Echt, Maastricht, Amersfoort, Westerbork, Birkenau. Entre l’arrestation du soir du 2 août et la mort dans les chambres à gaz anonymes de Birkenau, seulement sept jours se sont écoulés : en une seule semaine, il y a soixante-quinze ans, s’accomplissait le destin des sœurs Rosa et Edith Stein.
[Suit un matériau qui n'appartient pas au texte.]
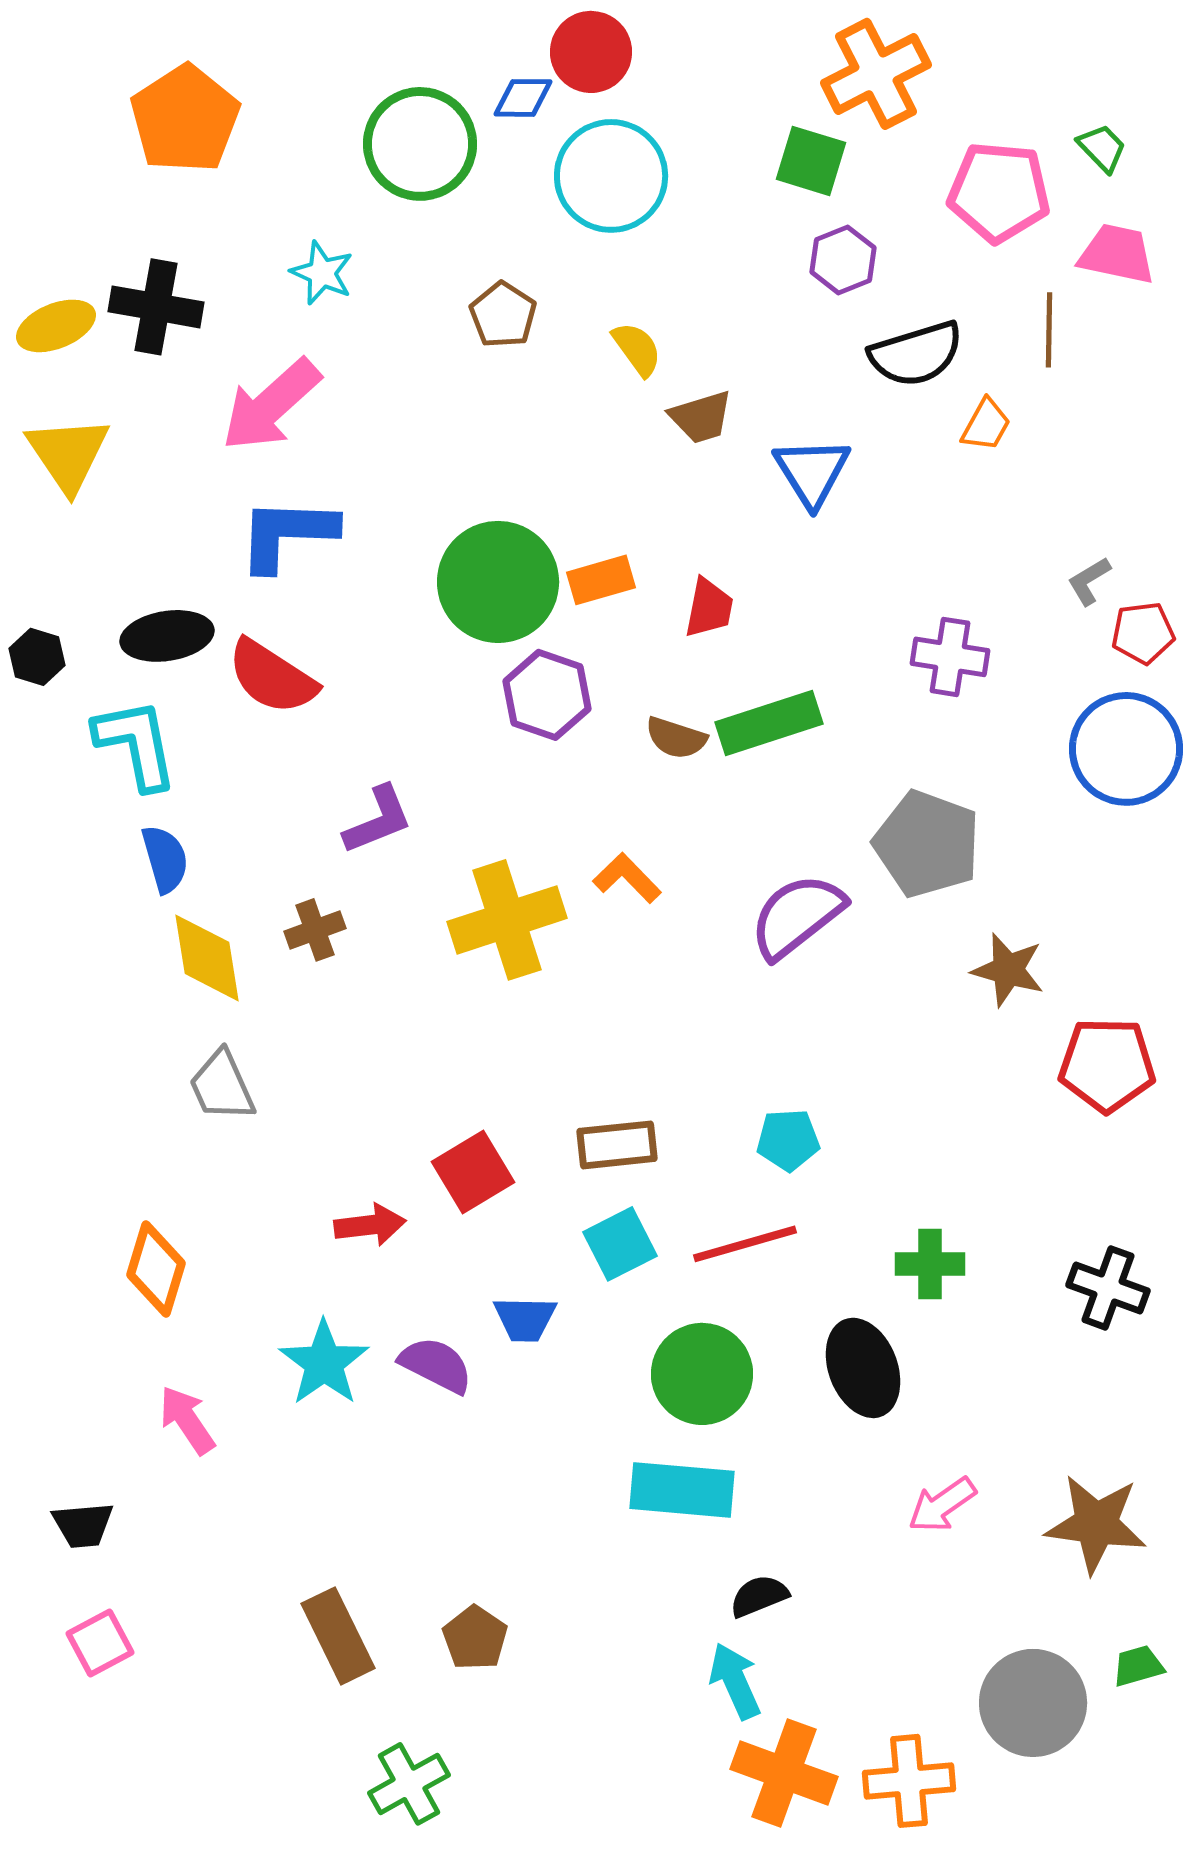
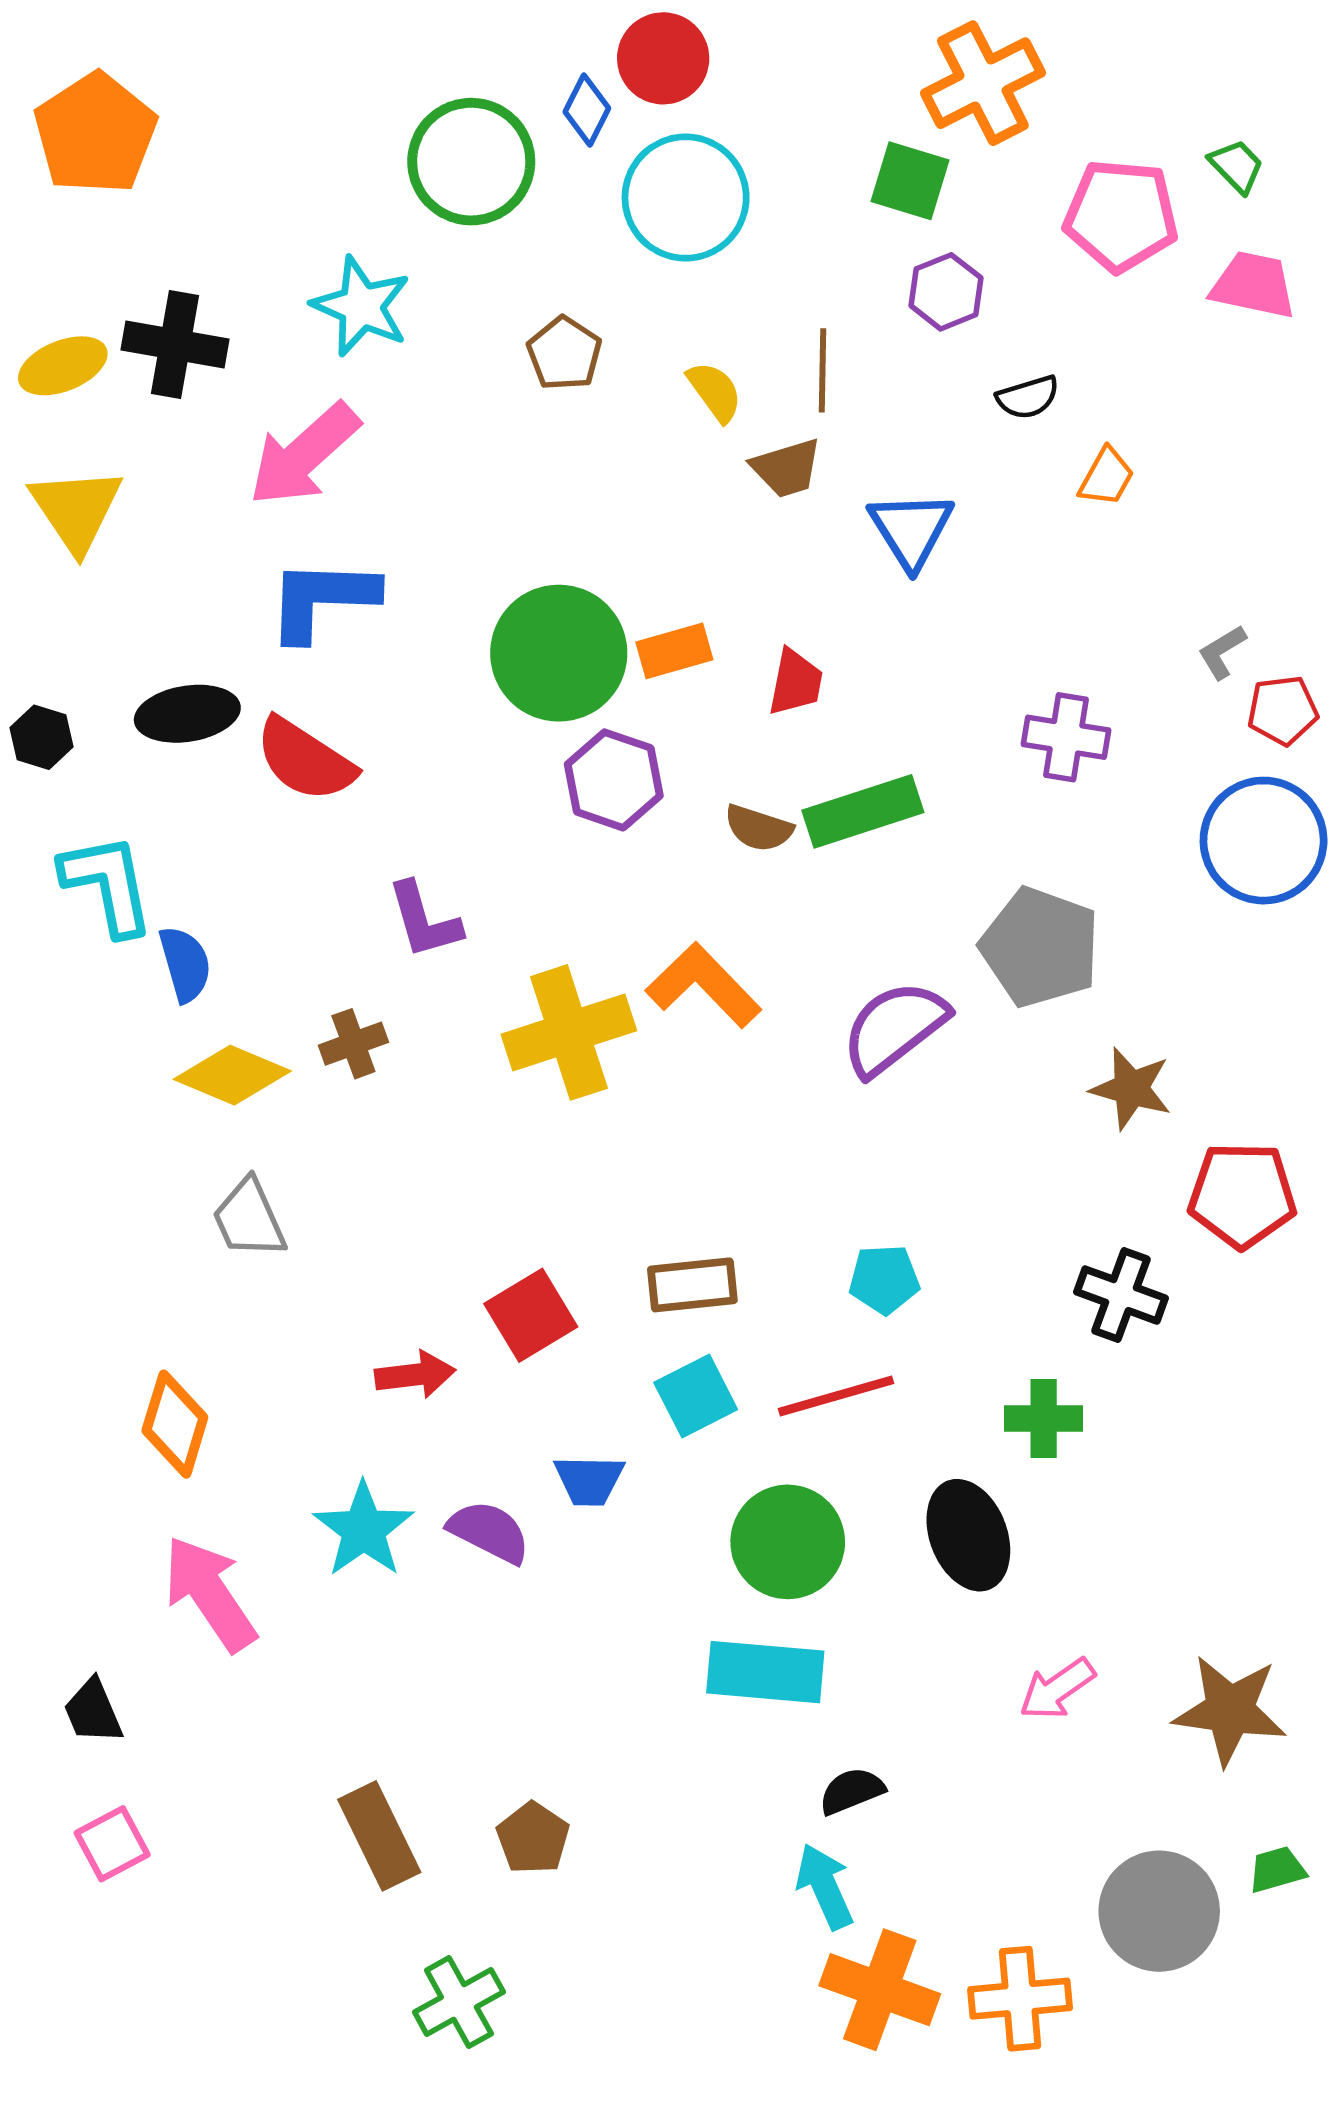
blue diamond: (523, 98) -> (587, 110), turned -64
orange pentagon: (185, 119) -> (95, 134), moved
cyan star: (322, 273) -> (361, 306), size x1.4
brown line: (1049, 330) -> (822, 370), moved
black semicircle: (916, 354) -> (1028, 397), size x0.6
cyan L-shape: (136, 744) -> (108, 884), moved
purple L-shape: (378, 820) -> (424, 920), turned 96
orange L-shape: (627, 878) -> (704, 985), size x1.5
yellow diamond: (207, 958) -> (232, 1075), turned -58
black cross: (1108, 1288) -> (1121, 1295), moved
pink arrow: (187, 1420) -> (210, 1594), size x1.5
black trapezoid: (83, 1525) -> (93, 1711), turned 72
« Viens, partons pour notre peuple », dit Edith pour encourager Rosa qui quittait le carmel d’Echt dans les larmes. Les témoins parlent d’une petite foule, de quelques protestations bien que la voiture de la Gestapo ait pris la précaution d’attendre les sœurs Stein non pas devant la porte du carmel mais à l’angle de la rue Peijerstraat, une centaine de mètres plus loin. Peu après, une porte se referme sur la vie de deux femmes innocentes.
Le carmel d’Echt est resté le même : une façade austère en briques rouges, un petit portail, l’entrée de l’église qui donne sur la rue Bovensestraat, de nombreuses boutiques modernes qui privent seulement cette brève partie de mur de son aspect ancien. Le camp de transit d’Amersfoort et celui de Westerbork sont loin de Maastricht et d’Echt, vers le nord-est des Pays-Bas, perdus dans un réseau de canaux et de voies d’eau qui apportent sur la terre le ciel de ce lumineux été hollandais.
Le 4 août 1942, Edith et Rosa, ainsi que de nombreux autres juifs, arrivent à Westerbork. Aujourd’hui encore, à gauche de l’entrée de ce qui reste du camp, on observe la maison du commandant : une petite villa bien conçue aujourd’hui renfermée dans une gigantesque vitrine en verre. Les rideaux aux fenêtres du premier étage tombent, immobiles et lugubres, derrière les vitres, celles-là même d’où différents commandants ont souvent jeté un regard indifférent sur le drame indicible de tant de vies bouleversées.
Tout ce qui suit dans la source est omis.